Review: Rachel MacFarlane at Nicholas Metivier.
October 21, 2011 § Leave a comment
Though having graduated only recently from the Ontario College of Art and Design (OCAD), Rachel MacFarlane has already received her first solo show. This Toronto born artist uses little maquettes she makes out of found materials to serve as reference for her brightly painted worlds. The materials, originally considered unattractive, are transformed by her colourful paintings into transcendent imaginary spaces. With her painterly oils she creates magnified scenes somewhere between recognizable forms and pure abstraction.
The clean white walls of The Nicholas Metivier Gallery provide a stark contrast to her bright and hypnotic works. Displayed simply in white frames or on their own, these paintings, on Mylar or large-scale canvas, occupy the front portion of the gallery. One of MacFarlane’s works is hung at the entrance of the gallery before the viewer enters the show space, although it is a creative solution for the room, the work is slightly disconnected from the rest of the exhibit.
Consisting of less than a dozen individual works, MacFarlane’s show shares the gallery space with the group show “Structure.” This small exhibit compliments the work of MacFarlane by presenting works that also investigate the dynamics of space and form. A partial dividing wall, which holds MacFarlane’s Propel and Twist, provides a clear division between the two exhibits while enticing the viewer to look at both in turn.

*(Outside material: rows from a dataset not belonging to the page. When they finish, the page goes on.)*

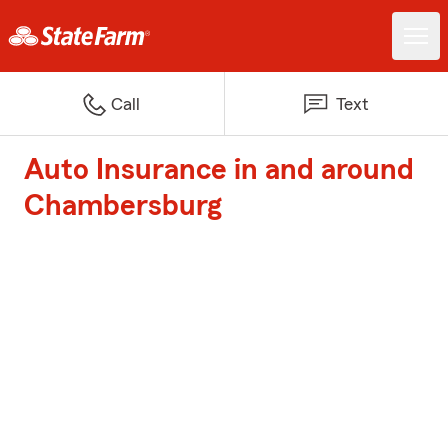
Call
Text
Auto Insurance in and around
Chambersburg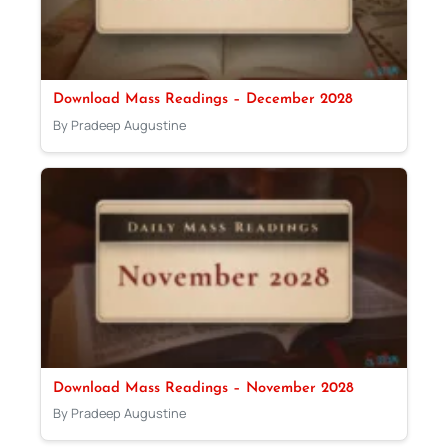
Download Mass Readings – December 2028
By Pradeep Augustine
Download Mass Readings – November 2028
By Pradeep Augustine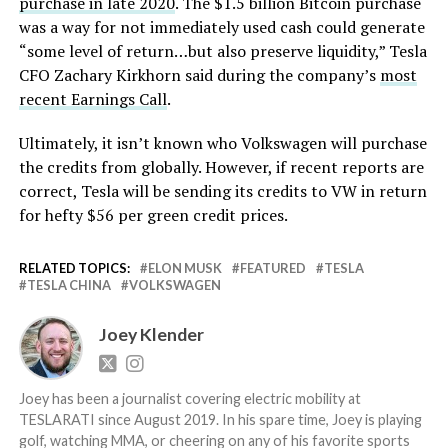
purchase in late 2020
. The $1.5 billion Bitcoin purchase
was a way for not immediately used cash could generate
“some level of return…but also preserve liquidity,” Tesla
CFO Zachary Kirkhorn said during the company’s
most
recent Earnings Call
.
Ultimately, it isn’t known who Volkswagen will purchase
the credits from globally. However, if recent reports are
correct, Tesla will be sending its credits to VW in return
for hefty $56 per green credit prices.
RELATED TOPICS:
ELON MUSK
FEATURED
TESLA
TESLA CHINA
VOLKSWAGEN
Joey Klender
Joey has been a journalist covering electric mobility at
TESLARATI since August 2019. In his spare time, Joey is playing
golf, watching MMA, or cheering on any of his favorite sports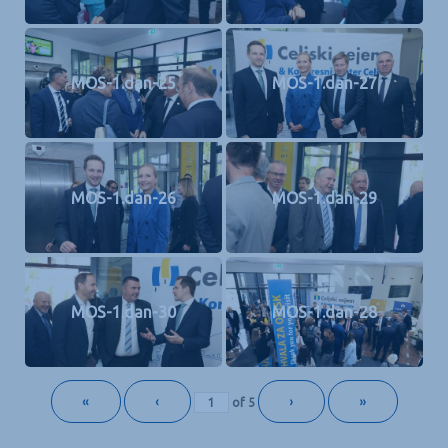
MOS-1.dan-25
MOS-1.dan-27
MOS-1.dan-26
MOS-1.dan-29
MOS-1.dan-30
MOS-1.dan-28
«
‹
›
»
of
5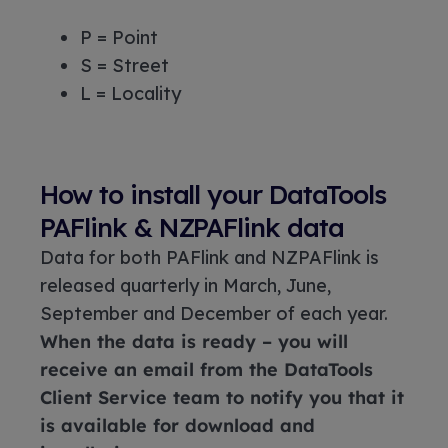
P = Point
S = Street
L = Locality
How to install your DataTools
PAFlink & NZPAFlink data
Data for both PAFlink and NZPAFlink is
released quarterly in March, June,
September and December of each year.
When the data is ready – you will
receive an email from the DataTools
Client Service team to notify you that it
is available for download and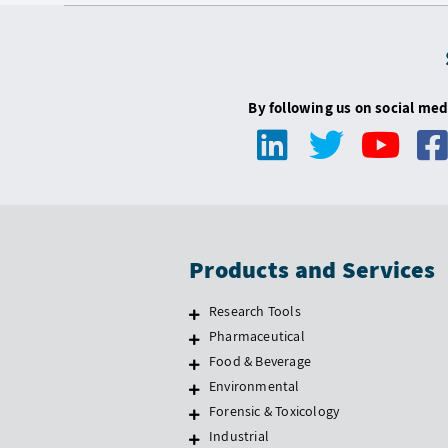
By following us on social med
Products and Services
Research Tools
Pharmaceutical
Food & Beverage
Environmental
Forensic & Toxicology
Industrial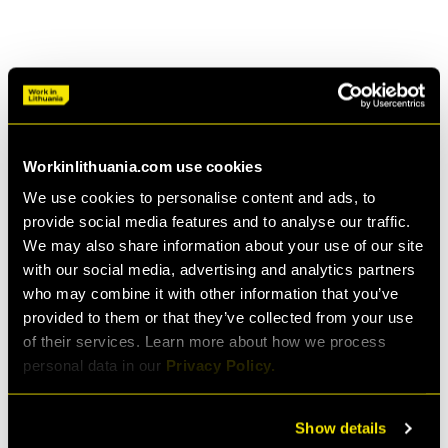
*The cost of living is calculated based on prices for
rent, food, transport, and other living expenses for
each country, which form a consumer basket assuming
a moderate lifestyle and average consumption.
Source:
Livingcost.org World Cost of Living Calculator: 9294
cities, 197 countries
Workinlithuania.com use cookies
We use cookies to personalise content and ads, to
provide social media features and to analyse our traffic.
We may also share information about your use of our site
with our social media, advertising and analytics partners
who may combine it with other information that you’ve
provided to them or that they’ve collected from your use
Deep work friendly
of their services. Learn more about how we process
personal data in our
Privacy Policy.
Get in the flow state anywhere you want: in a chill
cafe, an inspiring co-working space, or in the
Show details
kitesurfing capital of Lithuania, Svencelė. Even in the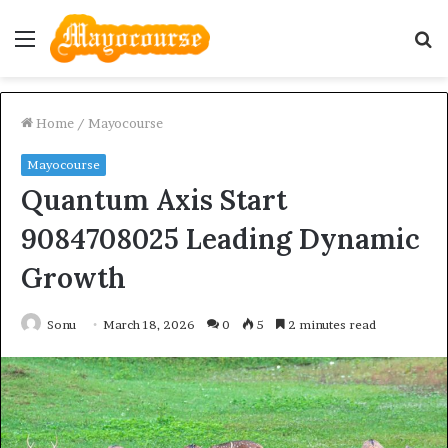
Menu
S
fo
Home
/
Mayocourse
Mayocourse
Quantum Axis Start
9084708025 Leading Dynamic
Growth
Sonu
March 18, 2026
0
5
2 minutes read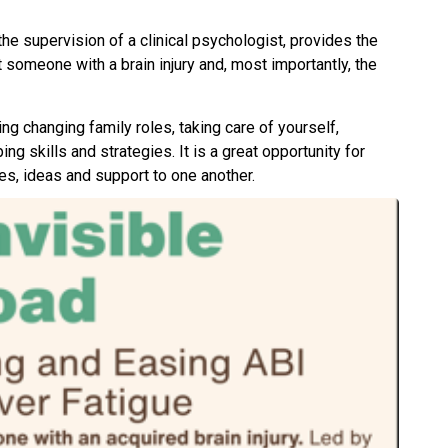
he supervision of a clinical psychologist, provides the
someone with a brain injury and, most importantly, the
ing changing family roles, taking care of yourself,
ng skills and strategies. It is a great opportunity for
es, ideas and support to one another.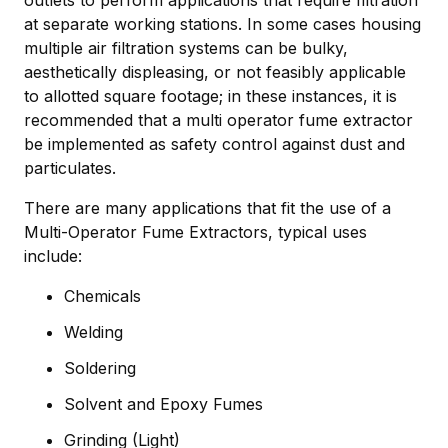
outlets to perform applications that require filtration
at separate working stations. In some cases housing
multiple air filtration systems can be bulky,
aesthetically displeasing, or not feasibly applicable
to allotted square footage; in these instances, it is
recommended that a multi operator fume extractor
be implemented as safety control against dust and
particulates.
There are many applications that fit the use of a
Multi-Operator Fume Extractors, typical uses
include:
Chemicals
Welding
Soldering
Solvent and Epoxy Fumes
Grinding (Light)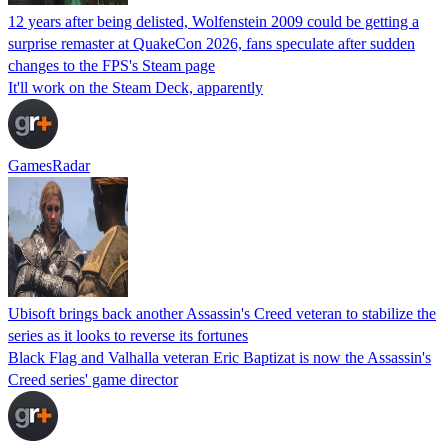
12 years after being delisted, Wolfenstein 2009 could be getting a
surprise remaster at QuakeCon 2026, fans speculate after sudden
changes to the FPS's Steam page
It'll work on the Steam Deck, apparently
GamesRadar
Ubisoft brings back another Assassin's Creed veteran to stabilize the
series as it looks to reverse its fortunes
Black Flag and Valhalla veteran Eric Baptizat is now the Assassin's
Creed series' game director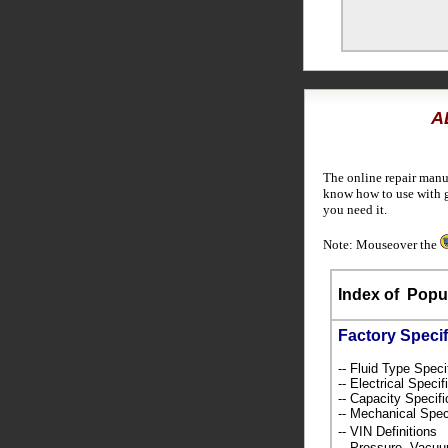
A
The online repair manu
know how to use with g
you need it.
Note: Mouseover the
Index of
Popul
Factory Specif
-- Fluid Type Speci
-- Electrical Speci
-- Capacity Specif
-- Mechanical Spec
-- VIN Definition
-- Pressure, Vacu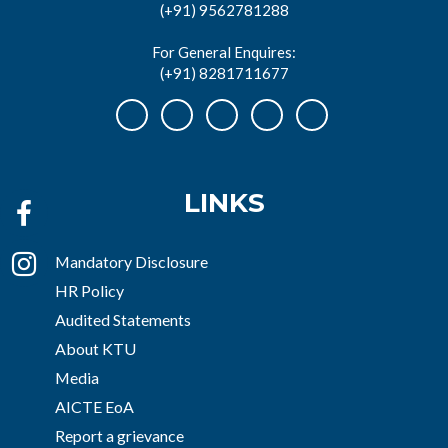
(+91) 9562781288
For General Enquires:
(+91) 8281711677
LINKS
Mandatory Disclosure
HR Policy
Audited Statements
About KTU
Media
AICTE EoA
Report a grievance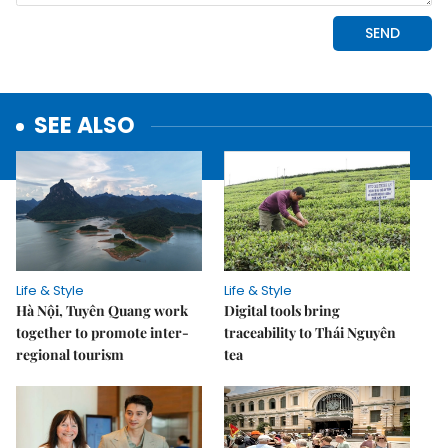
SEE ALSO
Life & Style
Life & Style
Hà Nội, Tuyên Quang work
Digital tools bring
together to promote inter-
traceability to Thái Nguyên
regional tourism
tea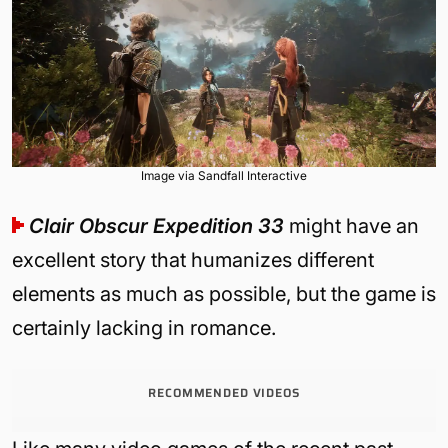
Image via Sandfall Interactive
Clair Obscur Expedition 33
might have an
excellent story that humanizes different
elements as much as possible, but the game is
certainly lacking in romance.
RECOMMENDED VIDEOS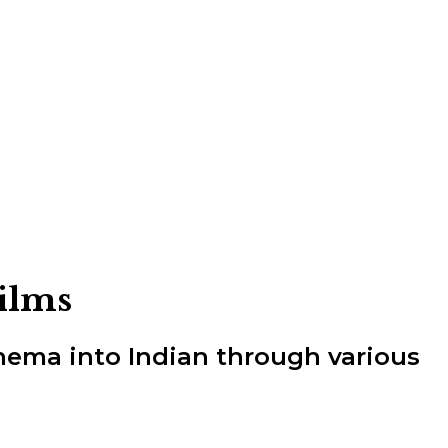
Films
inema into Indian through various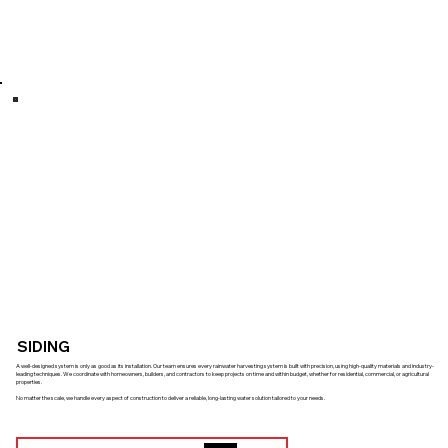
SIDING
A well-designed system is only as good as its installation. Our team ensures every rainwater harvesting system is built with precision, using high-quality materials and industry-
leading techniques. We coordinate with homeowners, builders, and contractors to keep projects on time and within budget, whether for residential, commercial, or agricultural
properties.
No matter the scale, we handle every aspect of construction to deliver a reliable, long-lasting water solution tailored to your needs.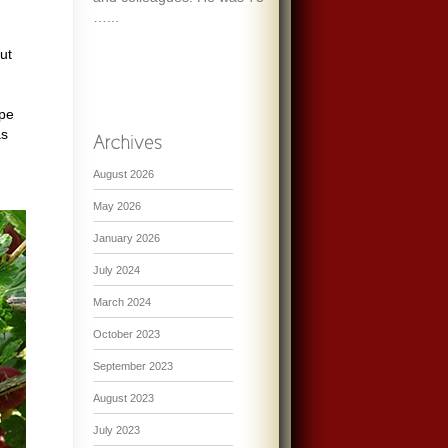
…...
ut
ipe
as
August 2026
May 2026
January 2026
July 2024
March 2024
October 2023
September 2023
August 2023
July 2023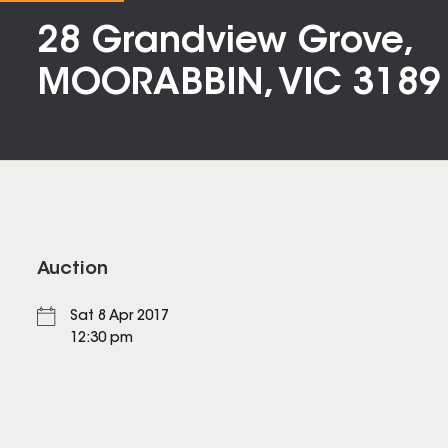
28 Grandview Grove,
MOORABBIN, VIC 3189
Auction
Sat 8 Apr 2017
12:30 pm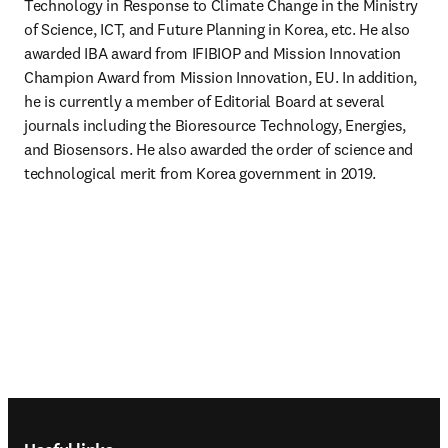
Technology in Response to Climate Change in the Ministry 
of Science, ICT, and Future Planning in Korea, etc. He also 
awarded IBA award from IFIBIOP and Mission Innovation 
Champion Award from Mission Innovation, EU. In addition, 
he is currently a member of Editorial Board at several 
journals including the Bioresource Technology, Energies, 
and Biosensors. He also awarded the order of science and 
technological merit from Korea government in 2019.
Footer navigation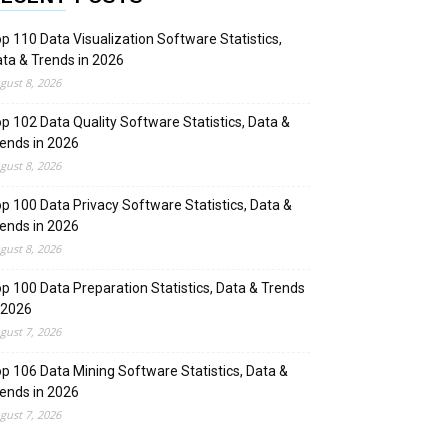
p 110 Data Visualization Software Statistics,
ta & Trends in 2026
gust 8, 2026
p 102 Data Quality Software Statistics, Data &
ends in 2026
gust 8, 2026
p 100 Data Privacy Software Statistics, Data &
ends in 2026
gust 8, 2026
p 100 Data Preparation Statistics, Data & Trends
 2026
gust 7, 2026
p 106 Data Mining Software Statistics, Data &
ends in 2026
gust 7, 2026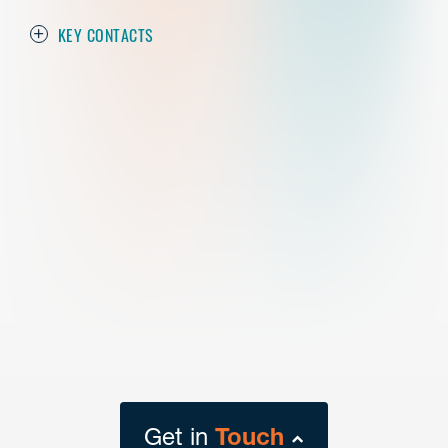
KEY CONTACTS
Get in
Touch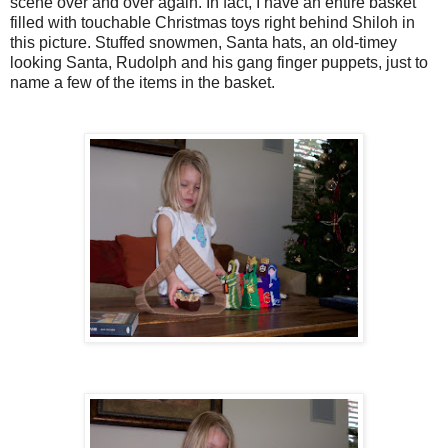
scene over and over again. In fact, I have an entire basket
filled with touchable Christmas toys right behind Shiloh in
this picture. Stuffed snowmen,
Santa
hats, an old-
timey
looking
Santa
, Rudolph and his gang finger puppets, just to
name a few of the items in the basket.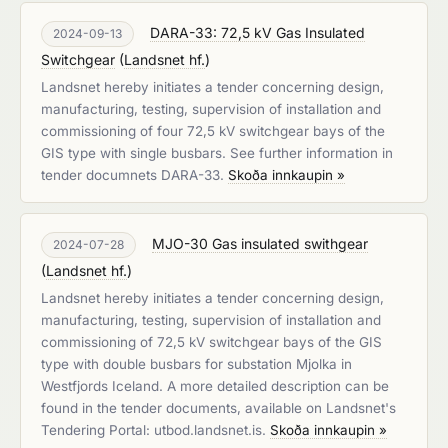
DARA-33: 72,5 kV Gas Insulated
2024-09-13
Switchgear
(
Landsnet hf.
)
Landsnet hereby initiates a tender concerning design,
manufacturing, testing, supervision of installation and
commissioning of four 72,5 kV switchgear bays of the
GIS type with single busbars. See further information in
tender documnets DARA-33.
Skoða innkaupin »
MJO-30 Gas insulated swithgear
2024-07-28
(
Landsnet hf.
)
Landsnet hereby initiates a tender concerning design,
manufacturing, testing, supervision of installation and
commissioning of 72,5 kV switchgear bays of the GIS
type with double busbars for substation Mjolka in
Westfjords Iceland. A more detailed description can be
found in the tender documents, available on Landsnet's
Tendering Portal: utbod.landsnet.is.
Skoða innkaupin »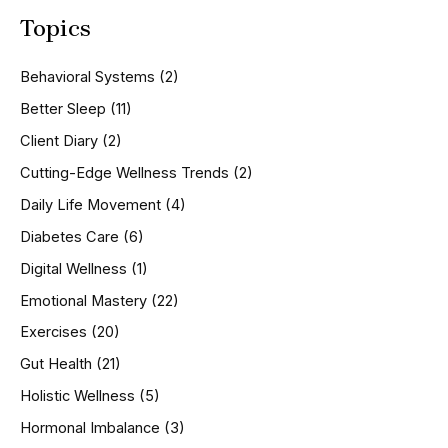
a
Topics
r
c
h
Behavioral Systems
(2)
f
o
Better Sleep
(11)
r
Client Diary
(2)
:
Cutting-Edge Wellness Trends
(2)
Daily Life Movement
(4)
Diabetes Care
(6)
Digital Wellness
(1)
Emotional Mastery
(22)
Exercises
(20)
Gut Health
(21)
Holistic Wellness
(5)
Hormonal Imbalance
(3)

With the two exhibits in tandem, works like Edward Burtynsky’s photo of environmental devastation gives new meaning to MacFarlane’s abstracts and vice versa. Though Burtynsky captures a real space, the colour planes and chaos presented in his work become reminiscent of those present in MacFarlane’s paintings; her works in turn start to resemble a world of desolation.
– Sophia Farmer
This show runs from October 13 – November 5, 2011.